Publicacao/Comunicacao
Intimação
Apelação Cível Nº 0004505-21.2014.4.01.3802/MG
RELATOR: Desembargador Federal ANDRE PRADO DE VASCONCELOS
APELADO: PAULO AUGUSTO ALVES BOSCO
ADVOGADO(A): MARCELO HUMBERTO PIRES (OAB MG061141)
EMENTA
Ementa: Direito Administrativo. Execução fiscal. Conselho profissional. Anuidades. Pedido de cancelamento de registro profissional sem atendimento aos requisitos legais. Manutenção da CDA.
I. Caso em exame
1.Trata-se de apelação interposta pelo Conselho Regional de Economia da 10ª Região – CORECON/MG contra sentença que julgou parcialmente procedentes os embargos à execução fiscal opostos por profissional registrado, visando à declaração de nulidade da CDA nº 4125/2013, relativa à cobrança de anuidades referentes ao período de 2008 a 2012, alegando ter requerido o cancelamento do registro profissional nº 4427.
II. Questão em discussão
2. A questão em discussão consiste em verificar se é válida a cobrança das anuidades por parte do conselho profissional, mesmo diante da alegação do embargante de que teria requerido o cancelamento do registro antes da constituição do crédito tributário.
III. Razões de decidir
3. A mera manifestação de vontade de cancelamento do registro profissional não é suficiente para afastar a obrigação do pagamento de anuidades, sendo imprescindível a formalização do pedido conforme os requisitos legais estabelecidos pelo art. 30 do Decreto nº 31.794/52.
4. No caso concreto, o conselho profissional comprovou ter comunicado o embargante, por duas vezes e com aviso de recebimento, sobre a necessidade de apresentação de documentos comprobatórios do não exercício da profissão e do pagamento de taxa específica, o que não foi atendido.
5. Não tendo havido o cancelamento efetivo do registro, restou caracterizada a permanência do fato gerador das anuidades, sendo legítima a emissão da CDA e o prosseguimento da execução fiscal.
IV. Dispositivo e tese
6. Apelação provida. Embargos à execução julgados improcedentes.
Tese de julgamento:
“1. A obrigação de pagamento das anuidades aos conselhos profissionais persiste enquanto não houver o efetivo cancelamento do registro, nos termos das normas de regência. 2. A simples manifestação de vontade de cancelamento, desacompanhada da documentação exigida e do pagamento das taxas devidas, não elide a constituição válida do crédito tributário.”

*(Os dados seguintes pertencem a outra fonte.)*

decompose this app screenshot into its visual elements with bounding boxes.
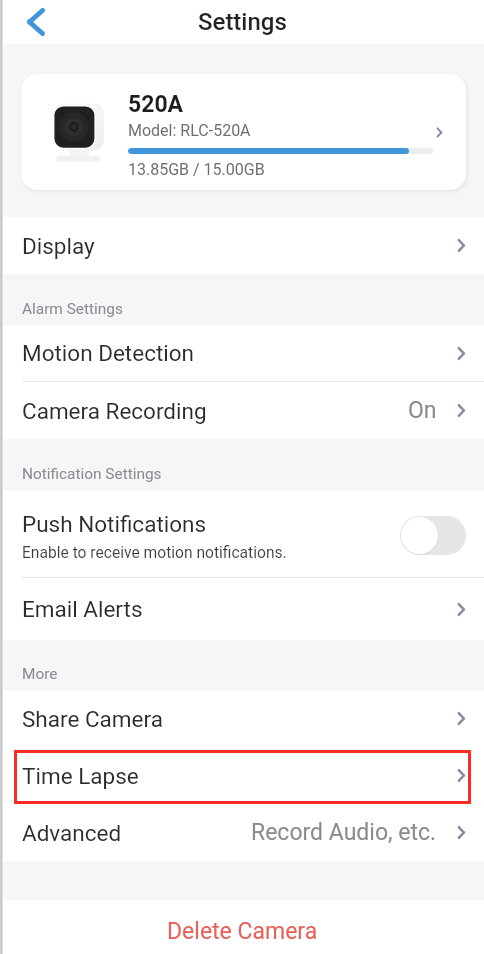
button[interactable]: Advanced [0, 804, 484, 861]
staticText: Notification Settings [22, 465, 162, 483]
staticText: On [408, 397, 437, 424]
staticText: Share Camera [22, 706, 163, 732]
button[interactable]: Share Camera [0, 690, 484, 747]
staticText: Email Alerts [22, 596, 143, 622]
staticText: 520A [128, 91, 184, 118]
button[interactable]: Back [0, 0, 72, 44]
staticText: Alarm Settings [22, 300, 123, 318]
button[interactable]: Motion Detection [0, 325, 484, 382]
staticText: 13.85GB / 15.00GB [128, 160, 265, 179]
button[interactable]: Push Notifications [0, 490, 484, 578]
staticText: Camera Recording [22, 398, 207, 424]
staticText: Advanced [22, 820, 122, 846]
staticText: Time Lapse [22, 763, 139, 789]
staticText: Motion Detection [22, 340, 195, 366]
staticText: Model: RLC-520A [128, 121, 251, 140]
staticText: Settings [198, 8, 287, 36]
button[interactable]: Camera Recording [0, 382, 484, 439]
button[interactable]: Push notifications toggle [400, 516, 466, 555]
button[interactable]: Time Lapse [0, 747, 484, 804]
staticText: Push Notifications [22, 511, 207, 537]
staticText: More [22, 665, 58, 683]
button[interactable]: Email Alerts [0, 578, 484, 640]
button[interactable]: Delete Camera [147, 902, 338, 953]
staticText: Record Audio, etc. [251, 819, 437, 846]
button[interactable]: Display [0, 217, 484, 274]
staticText: Enable to receive motion notifications. [22, 544, 287, 562]
button[interactable]: 520A [21, 74, 466, 190]
staticText: Display [22, 233, 95, 259]
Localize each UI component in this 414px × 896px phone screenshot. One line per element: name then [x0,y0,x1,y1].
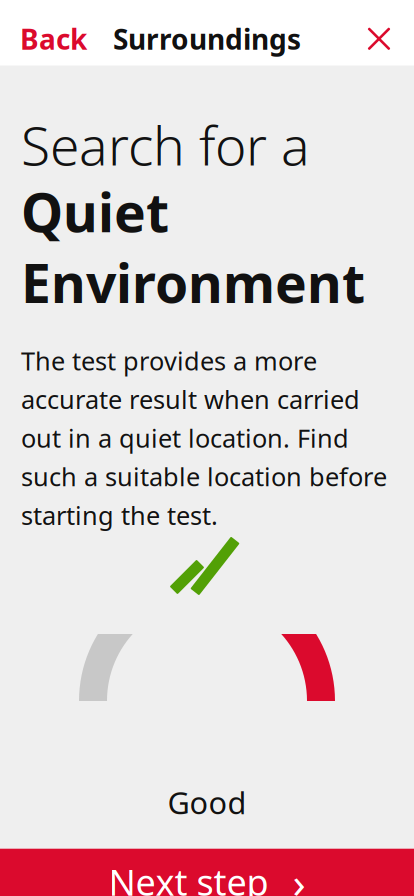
staticText: Search for a [21,109,310,180]
staticText: › [292,853,306,896]
staticText: Good [168,782,246,823]
staticText: Back [20,20,87,57]
staticText: Next step [108,858,268,896]
staticText: Quiet Environment [21,176,365,318]
staticText: Surroundings [113,20,301,57]
button[interactable]: Back [0,10,107,67]
staticText: The test provides a more accurate result… [21,344,387,532]
button[interactable]: Next step [0,849,414,896]
button[interactable]: Close [344,14,414,64]
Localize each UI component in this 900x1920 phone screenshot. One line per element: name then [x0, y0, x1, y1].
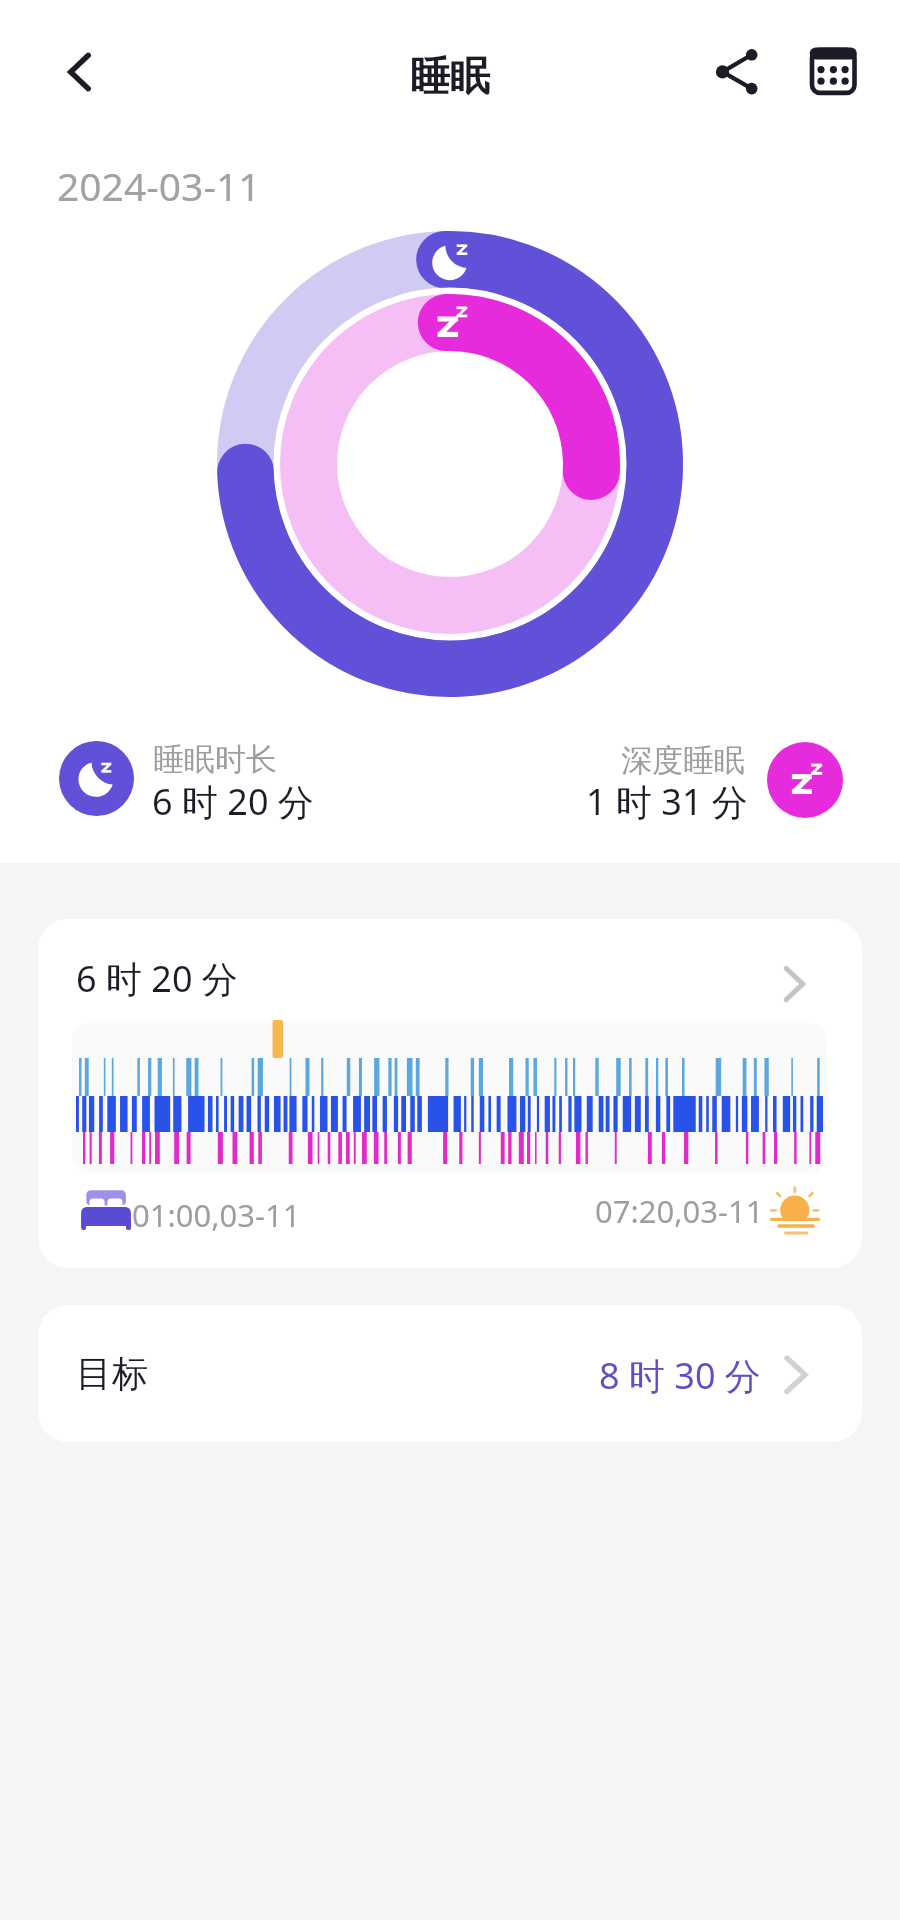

Dispositivos relevantes citados: Decreto nº 31.794/1952, art. 30.
ACÓRDÃO
Vistos e relatados estes autos em que são partes as acima indicadas, a Egrégia 4ª Turma do Tribunal Regional Federal da 6ª Região decidiu, por unanimidade, DAR PROVIMENTO à apelação, reformando a sentença e julgando improcedentes os pedidos dos presentes embargos do devedor, mantendo a CDA, condenando o apelado em honorários que fixo em 10% do valor atualizado do débito, nos termos do voto do Relator, nos termos do relatório, votos e notas de julgamento que ficam fazendo parte integrante do presente julgado.
Belo Horizonte, 24 de junho de 2025.